HOI-Blender: A Unifying Blender Add-on for Standardization and Visualization of Diverse Human-Object Interaction Datasets

University of Tübingen, Tübingen AI Center
* Equal contribution    † Corresponding author
1st Workshop on Interactive Human-centric Foundation Models @ ICCV 2025, Honolulu, Hawaii
HOI-Blender Teaser

HOI-Blender standardizes heterogeneous HOI datasets into unified Blender scenes, enabling one-click import, animation preview, and rendering with decoupled motion and appearance across 15 public datasets.

Abstract

Human-Object Interaction (HOI) datasets differ in coordinate frames, formats, data structures, and directory layouts, forcing bespoke loaders and brittle dataset-specific rendering setups. Thus, we present HOI-Blender, a Blender add-on which standardizes HOI data as a unified loader: it normalizes coordinates and scale, harmonizes metadata, and maps motion parameters to skinned bodies and object meshes across congruent scenes. Once standardized, camera rigs, lighting composition and render settings are reapplicable across datasets, enabling one-click import, animation preview, and image rendering. The add-on further decouples motion and appearance, allowing the same motion to drive different human identities—or the same identity to enact different motions.

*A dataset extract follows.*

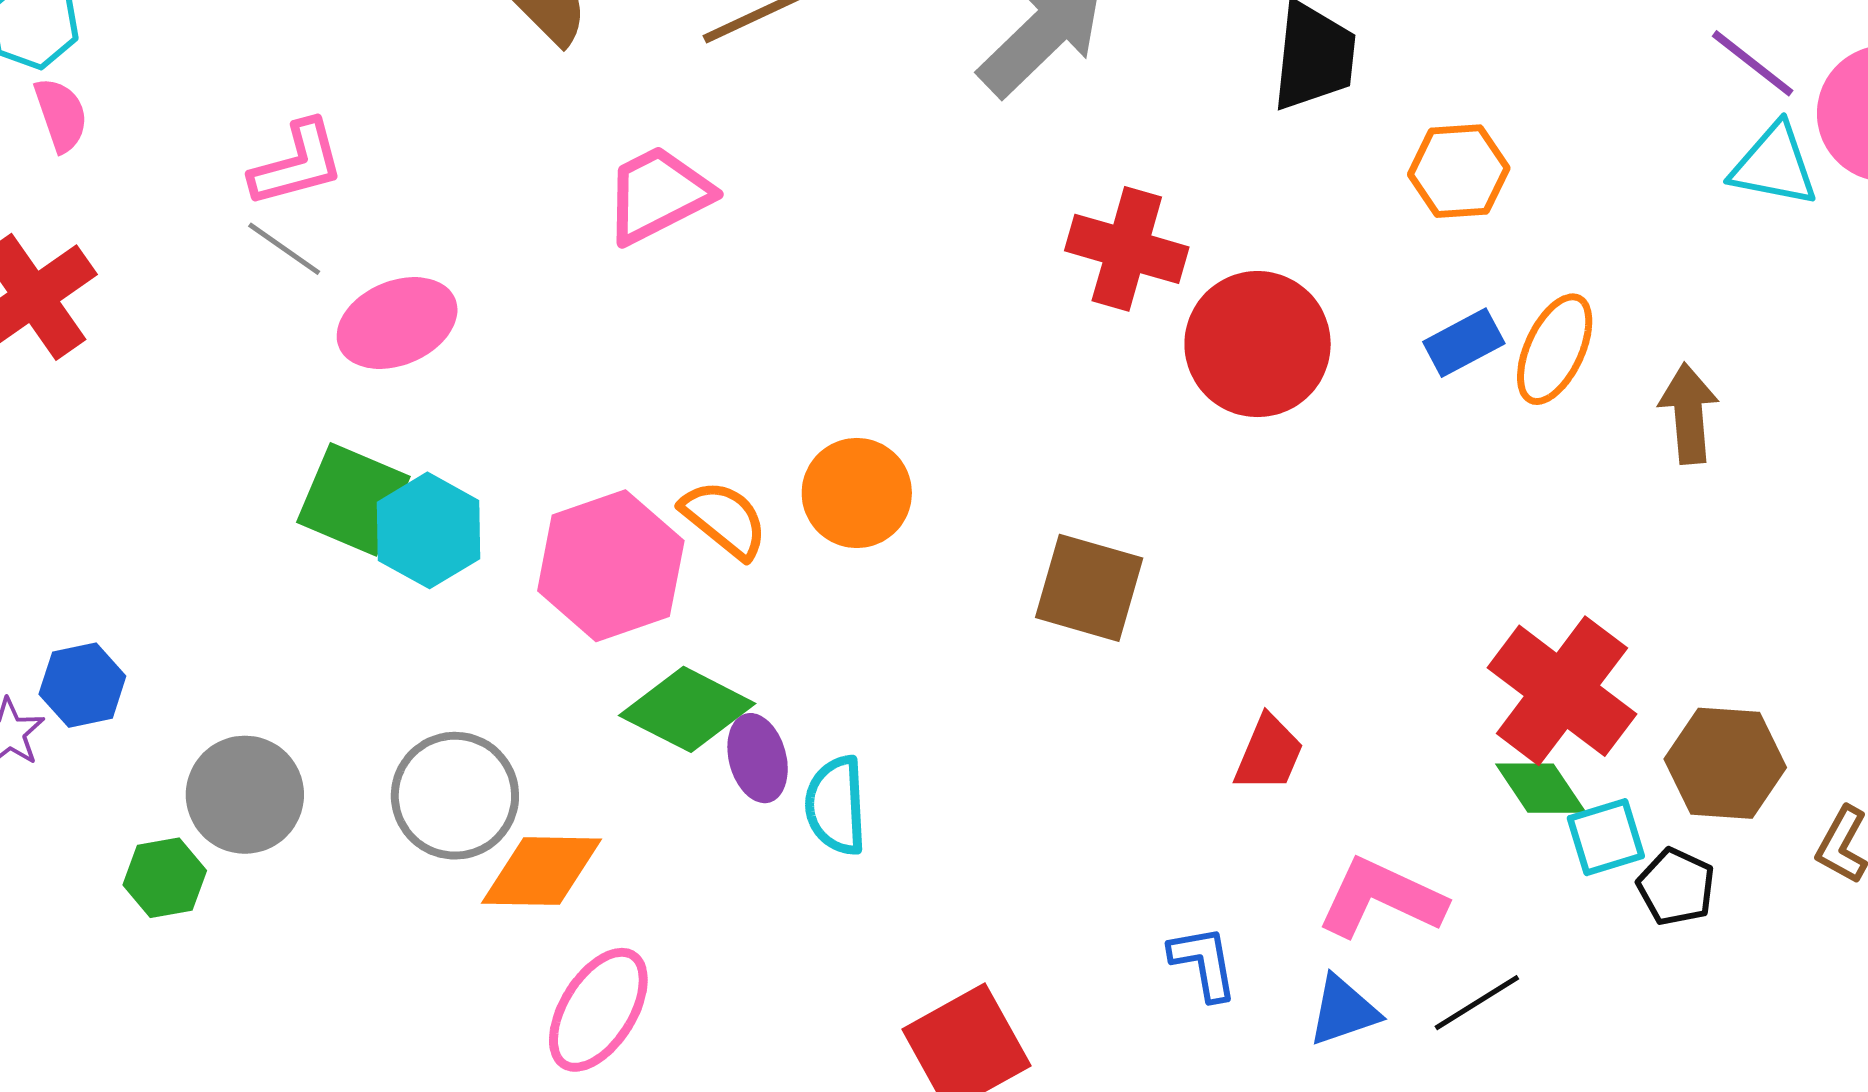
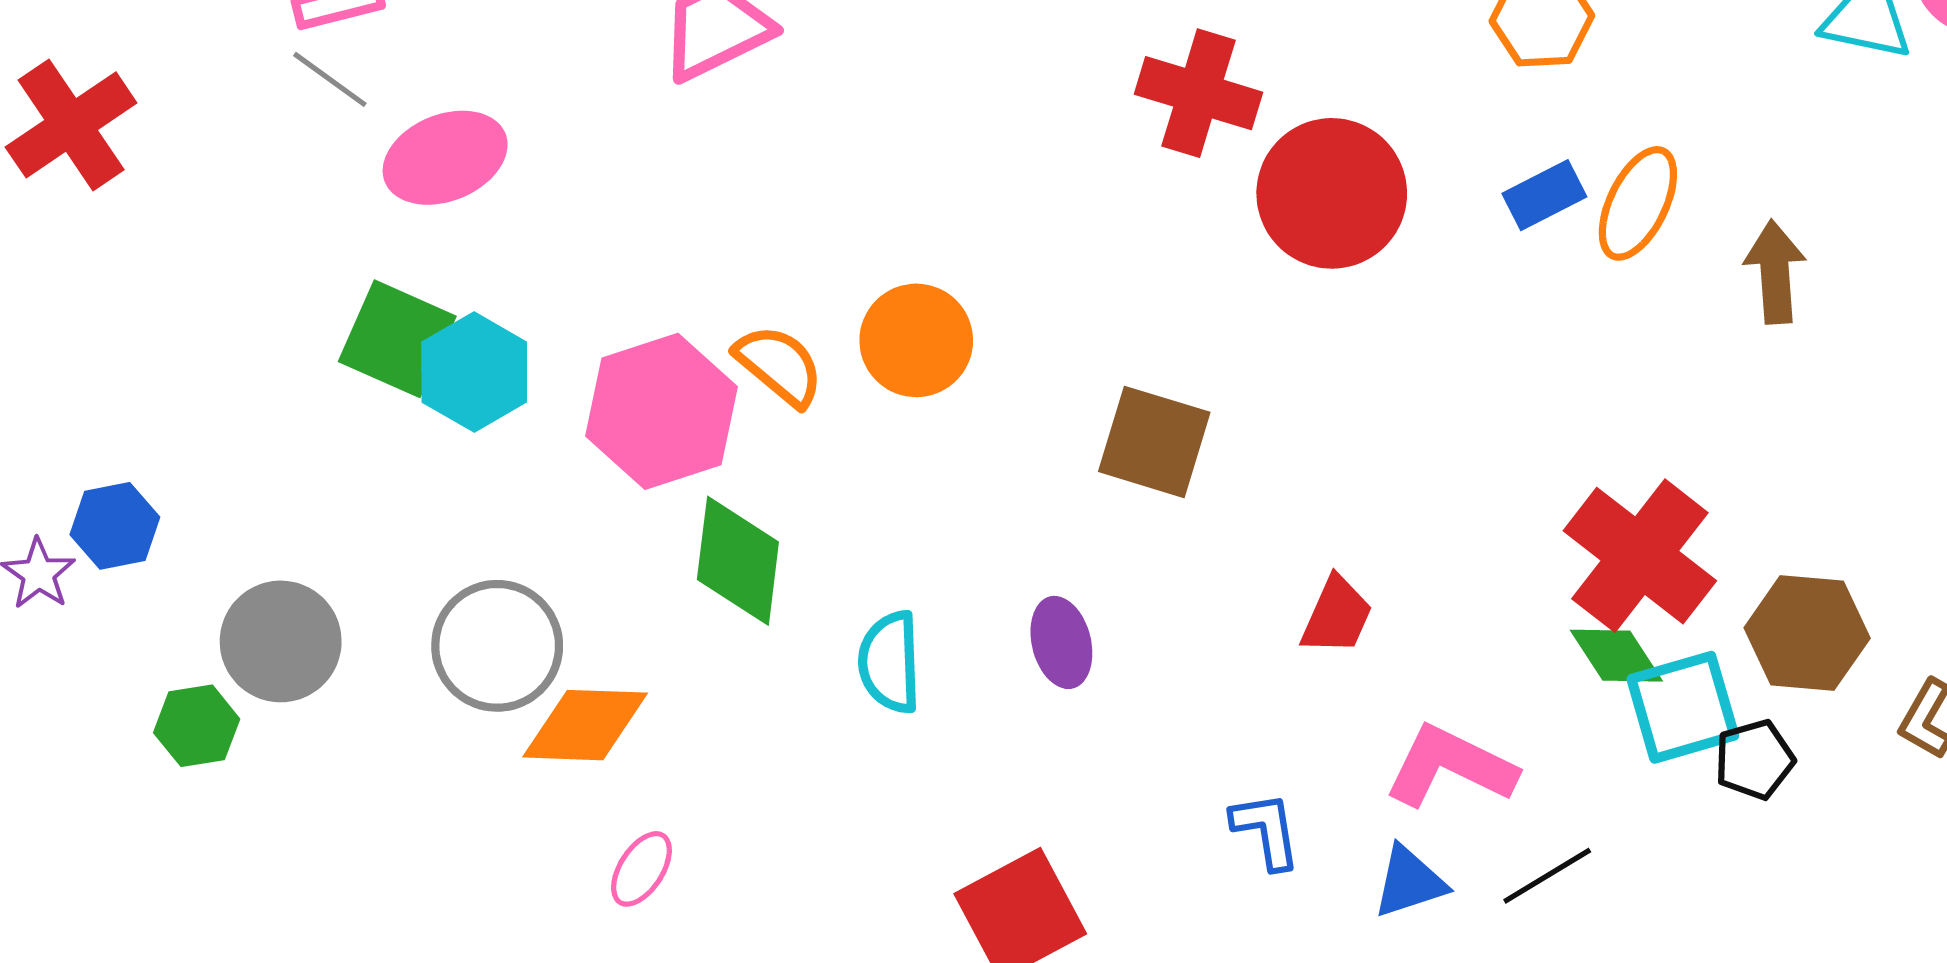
green diamond: (687, 709) -> (738, 561), turned 69
purple ellipse: (758, 758) -> (1061, 642), moved
cyan square: (1606, 837) -> (1683, 707), size x1.4
black pentagon: (1676, 887) -> (1754, 760), turned 30
pink ellipse: (598, 1010) -> (641, 869), size x0.6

Additionally, to streamline annotation, HOI-Blender includes an auto-captioning module which forwards rendered frames to Vision-Language Models to produce action-object descriptions, supporting rapid weak labeling and dataset curation. We demonstrate support for an initial 15 HOI public datasets and report a comprehensive qualitative evaluation spanning motion fidelity, mesh integrity, hand-object interactions, and inter-mesh collisions.

Method Overview

HOI-Blender adapts heterogeneous HOI datasets into unified Blender-canonical components across three key stages:

HOI-Blender Pipeline
HOI-Blender Overview. (1) Data Standardization: ingests diverse HOI datasets and normalizes them into consistent representation; (2) Scene Assembly: maps SMPL-Family parameters to rigged human bodies, with decoupled motion and appearance; (3) Rendering & Applications: enables scalable rendering with auxiliary render passes (depth, normals, segmentation masks), supporting downstream applications.

Key Features

Standardization of 15 Datasets

Automated dataset identification and tailored loaders resolve file formats, coordinate frames, rotation encodings, scale ambiguities, and metadata inconsistencies across AIST++, AMASS, Hi4D, Duolando, BEHAVE, InterCap, COUCH, OMOMO, NeuralDome, IMHD2, GRAB, Arctic, HIMO, HOI-M3, and CORE4D.

4D HOI Representation

Leverages Blender's native rigging tools—armatures, shape keys, vertex groups—for efficient human animation. Shape and pose blend shapes are exposed as shape keys, with joint transformations mapped to a hierarchical skeleton.

Decoupled Motion & Appearance

Motion and appearance are separated: the same motion can drive different human identities, or the same identity can enact different motions. Texture and displacement are independently controllable.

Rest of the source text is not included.